§ **Exercise objective**: Within the listing, how many lines hold the word "keep"? Give the number by itself.

§ **Data provided**:
● ● ● ● ●
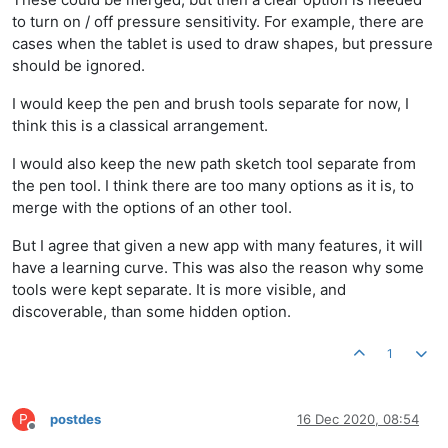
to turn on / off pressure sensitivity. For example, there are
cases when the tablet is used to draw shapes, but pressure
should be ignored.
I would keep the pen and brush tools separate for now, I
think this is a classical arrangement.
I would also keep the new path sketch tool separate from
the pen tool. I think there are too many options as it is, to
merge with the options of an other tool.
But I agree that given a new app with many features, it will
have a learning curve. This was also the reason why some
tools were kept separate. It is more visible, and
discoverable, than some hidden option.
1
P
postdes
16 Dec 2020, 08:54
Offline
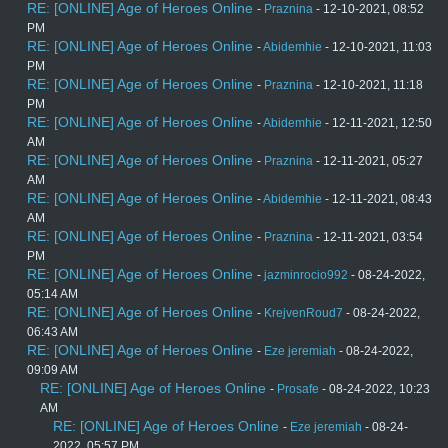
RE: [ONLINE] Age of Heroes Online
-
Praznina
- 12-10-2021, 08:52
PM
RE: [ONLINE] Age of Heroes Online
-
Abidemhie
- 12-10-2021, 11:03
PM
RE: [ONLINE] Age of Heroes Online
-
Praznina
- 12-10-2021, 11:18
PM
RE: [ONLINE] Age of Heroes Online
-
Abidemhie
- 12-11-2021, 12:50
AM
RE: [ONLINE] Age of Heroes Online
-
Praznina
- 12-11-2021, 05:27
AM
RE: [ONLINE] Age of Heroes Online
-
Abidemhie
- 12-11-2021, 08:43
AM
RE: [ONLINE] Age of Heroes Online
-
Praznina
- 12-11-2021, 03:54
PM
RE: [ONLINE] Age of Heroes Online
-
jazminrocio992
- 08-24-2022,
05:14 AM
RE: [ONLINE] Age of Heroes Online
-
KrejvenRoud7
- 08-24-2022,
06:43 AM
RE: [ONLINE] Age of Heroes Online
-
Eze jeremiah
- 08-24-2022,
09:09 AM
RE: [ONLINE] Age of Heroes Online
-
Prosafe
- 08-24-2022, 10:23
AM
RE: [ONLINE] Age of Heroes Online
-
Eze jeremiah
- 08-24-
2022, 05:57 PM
● ● ● ● ●
§ **Final answer**: 2